The agriculture bill, passed by the Commons last week, shows the government’s intention to lower standards across the board. The bill was an opportunity to improve food and animal welfare standards while tackling the climate crisis – but the government wasted that opportunity.
In my own constituency of Edmonton, the dairy sector is a key employer. Arla, a dairy cooperative owned by over 9,900 farmers, employs hundreds of my constituents at their Oakthorpe site and they work tirelessly to improve and protect our environment. My constituents who work in food produce, and those who rely on the sector, have expressed deep regret at the passing of the legislation. They are clear: the bill will weaken food standards in the future.

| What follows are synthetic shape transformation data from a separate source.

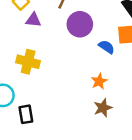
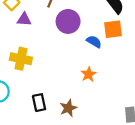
brown star: (103, 108) -> (68, 108), moved
black rectangle: (26, 114) -> (39, 103), moved

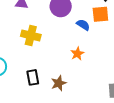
yellow cross: (21, 59) -> (31, 35), moved

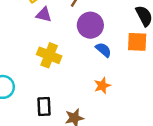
blue semicircle: (83, 25) -> (103, 50), moved

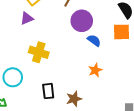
purple triangle: (44, 15) -> (27, 18), moved, turned -32
yellow cross: (49, 55) -> (39, 52), moved

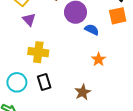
purple triangle: (27, 18) -> (29, 20), moved, turned -40
black rectangle: (48, 91) -> (44, 82), moved

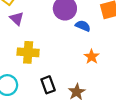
black rectangle: (44, 82) -> (48, 85), moved

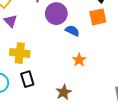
black rectangle: (48, 85) -> (27, 79), moved

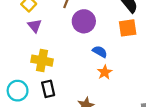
blue semicircle: (72, 31) -> (100, 52), moved

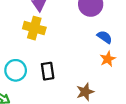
yellow cross: (42, 61) -> (34, 28), moved

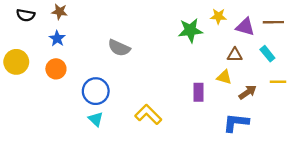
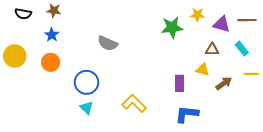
blue L-shape: (236, 123) -> (187, 114), moved

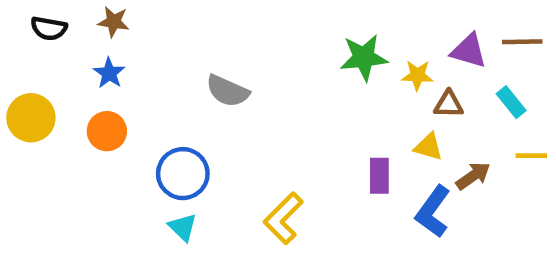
yellow star: (197, 15) -> (417, 75), moved
yellow L-shape: (134, 103) -> (283, 218), turned -90
blue L-shape: (187, 114) -> (433, 212), moved, turned -60

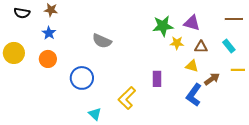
purple triangle: (469, 51) -> (192, 23), moved
yellow star: (417, 75) -> (177, 43), moved
purple rectangle: (379, 176) -> (157, 79), moved
cyan triangle: (183, 227) -> (95, 114), moved

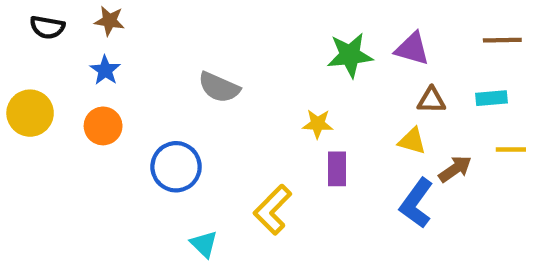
yellow star: (177, 43) -> (318, 124), moved
cyan rectangle: (229, 46) -> (492, 98), turned -56

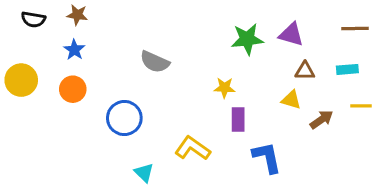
blue L-shape: (416, 203) -> (267, 157), moved, turned 132
yellow L-shape: (273, 210) -> (193, 148), turned 80

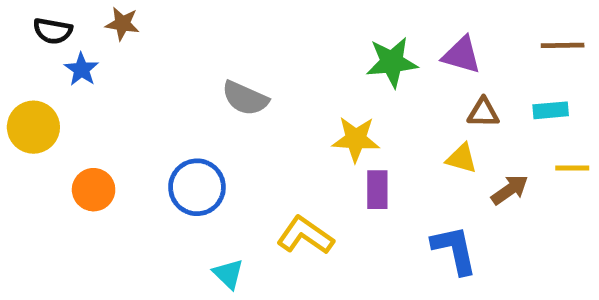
blue star: (74, 50) -> (82, 69), moved
yellow star: (224, 88) -> (356, 139), size x1.4
orange circle: (73, 89) -> (94, 190), moved
blue L-shape: (267, 157) -> (454, 250), moved

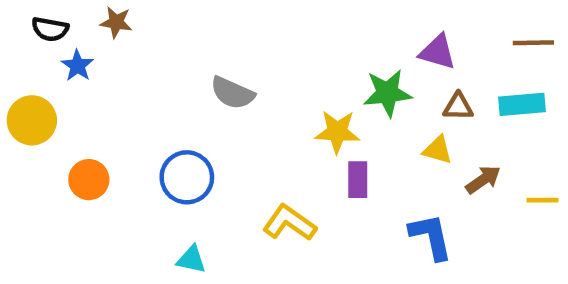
green star: (392, 62) -> (387, 93), moved
cyan rectangle: (551, 110) -> (522, 104), size x1.4
yellow line: (572, 168) -> (542, 200), moved
cyan triangle: (228, 274) -> (191, 259), moved, turned -32

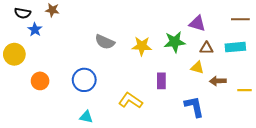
yellow star: (337, 132) -> (142, 46), moved
brown arrow: (483, 180) -> (218, 81), turned -147

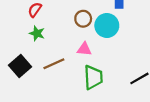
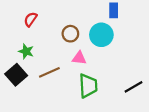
brown circle: (83, 19) -> (70, 34), moved
green star: (37, 33) -> (26, 51), moved

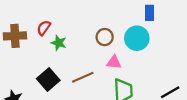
red semicircle: (31, 19) -> (44, 28), moved
green star: (26, 51) -> (59, 43), moved

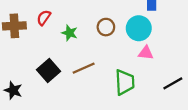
green star: (59, 43) -> (70, 33), moved
pink triangle: (114, 62) -> (146, 53), moved

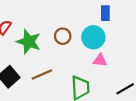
green star: (70, 33) -> (29, 42), size x1.6

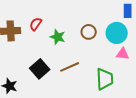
green star: (29, 42) -> (58, 37), size x0.7

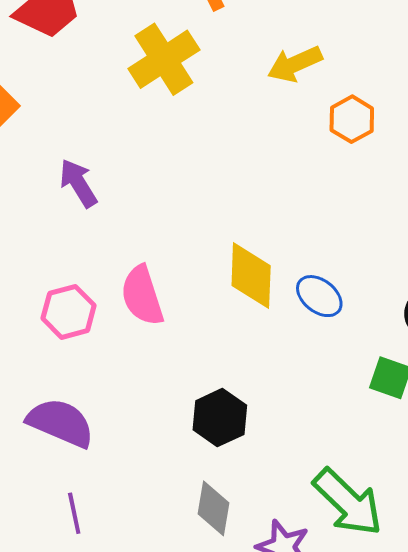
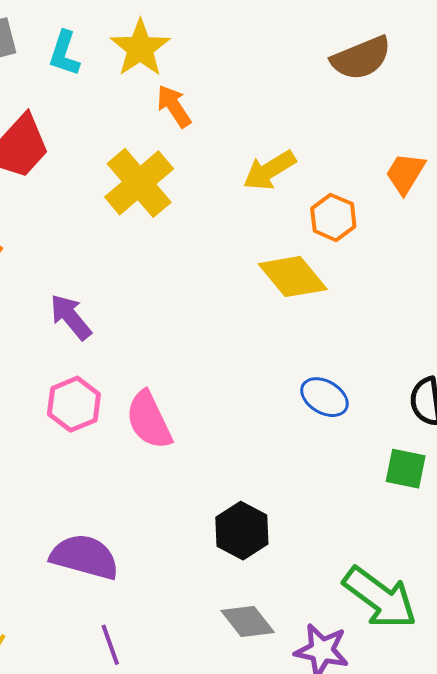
yellow diamond: (251, 276) -> (293, 277), moved, turned -34
pink hexagon: (69, 312) -> (74, 404), moved
gray diamond: (213, 508) -> (248, 621), turned -40

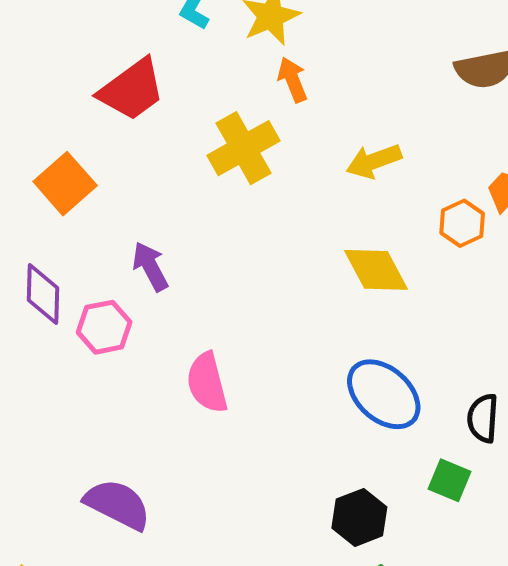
orange hexagon: (333, 217) -> (462, 223), moved
blue ellipse: (324, 397) -> (384, 394), size x1.6
pink hexagon: (74, 404) -> (104, 327), moved
black hexagon: (242, 531) -> (359, 517), moved

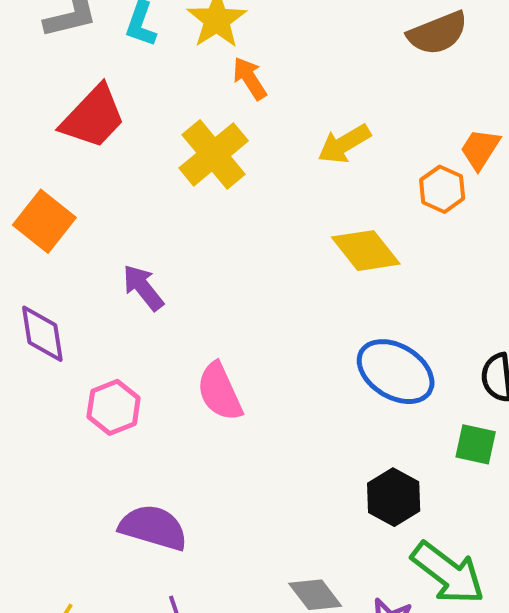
pink hexagon: (104, 327) -> (114, 407), moved

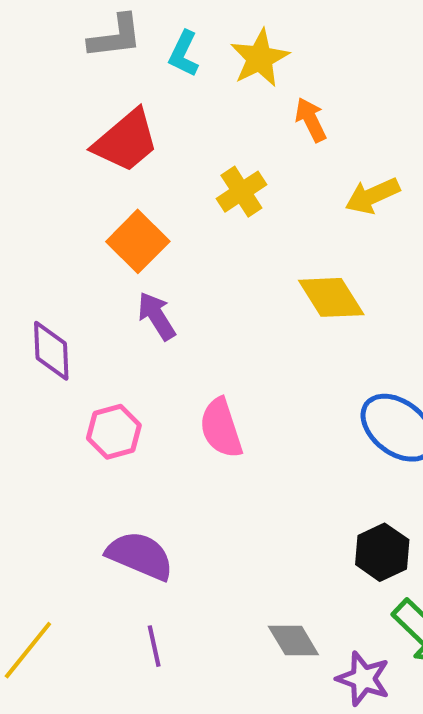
orange arrow: (250, 78) -> (311, 120), moved
yellow cross: (214, 154) -> (241, 192), size x0.7
orange square: (44, 221) -> (138, 241), moved
yellow diamond: (366, 251) -> (331, 297), moved

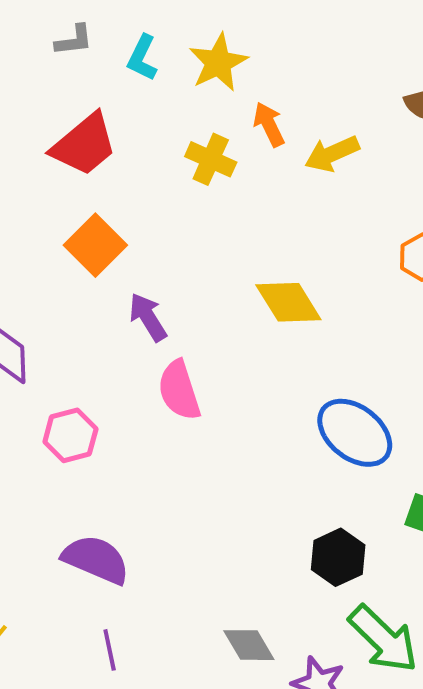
gray L-shape: (115, 37) -> (74, 40), size x0.7
yellow cross: (241, 192) -> (211, 159), moved, turned -33
yellow arrow: (372, 196) -> (332, 154), moved
purple arrow: (157, 316) -> (148, 317), moved
pink semicircle: (221, 428) -> (179, 390), moved

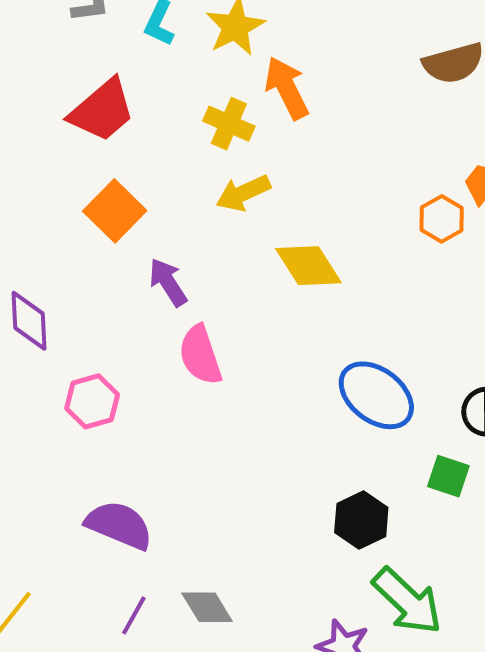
orange arrow: (269, 124) -> (287, 88), size x1.4
yellow arrow: (332, 154) -> (243, 193), moved
gray diamond: (249, 645) -> (207, 607), moved
purple line: (110, 650) -> (134, 615), turned 42

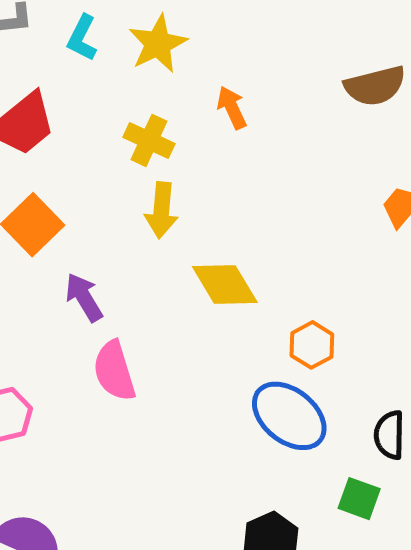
orange arrow: (287, 88) -> (232, 108), moved, size x0.7
yellow arrow: (243, 193) -> (161, 210), turned -62
orange hexagon: (442, 219) -> (312, 345), moved

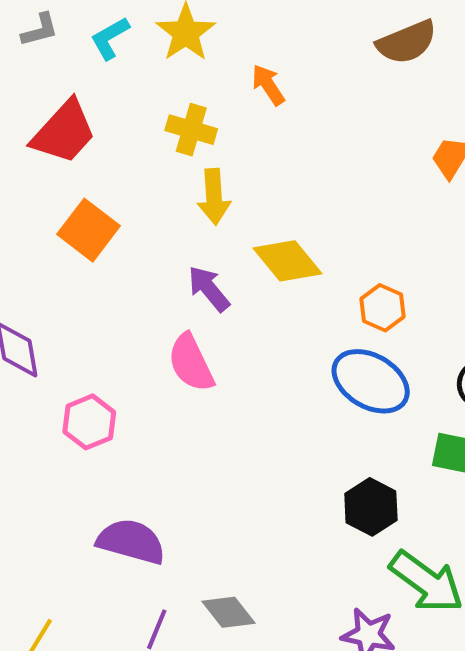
cyan L-shape: (82, 38) -> (110, 38), turned 42
purple arrow: (84, 297) -> (209, 289), moved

In recent months, it has become apparent that this government is desperate to strike a trade deal with the US at any cost. However, we must not allow any trade deal to undercut our existing food and animal welfare standards. Our farmers cannot survive if they are undercut – and if that were to happen, it would be the consumers who suffer as a result. There is significant uneasiness coming from the National Farmers Union and other experts in the field who warn of a huge risk to UK farming standards from imported food produced at a lower standard.
The government should have used the agriculture bill as an opportunity to protect farmers from being undercut, ensuring that all imported produce meets UK standards in law. But the government did not take that opportunity, because doing so would put a trade deal with the US at risk. We clearly face a much greater fight as and when the details of any such deal become public.
We also need to pay proper recognition to the fact that the UK imports 50% of its food from overseas. Covid-19 has exposed the fragility of the UK food supply line. We must never again go back to the scenes in February of empty shelves in our supermarkets, and the public must be reassured that we have put empty shelves behind us.
Moving forward, we should take a leading role on the global stage to promote sustainability and resilience of the overseas supply chain. The welfare of UK farmers and the pursuit of an international approach to UK food security is interconnected and must be driven by the values of fairness and sustainability. As the climate crisis grows, the importance of global cooperation on this issue will only increase.
The bill should have ushered in modernisation of our agricultural sector for the better. But the legislation will be remembered as failing on the environment, on animal welfare and on food standards. It is our job to meet the challenges we face now, so that our children’s children will not face the same challenges in the future. Instead, we saw the mask slip and the government’s vision for a post-Brexit Britain in greater clarity: lower regulations; lower standards; workers and employers at the mercy of the global ‘free market’. A race to the bottom with the only winners being big business. I do not share that vision of this country, and we must fight it every step of the way.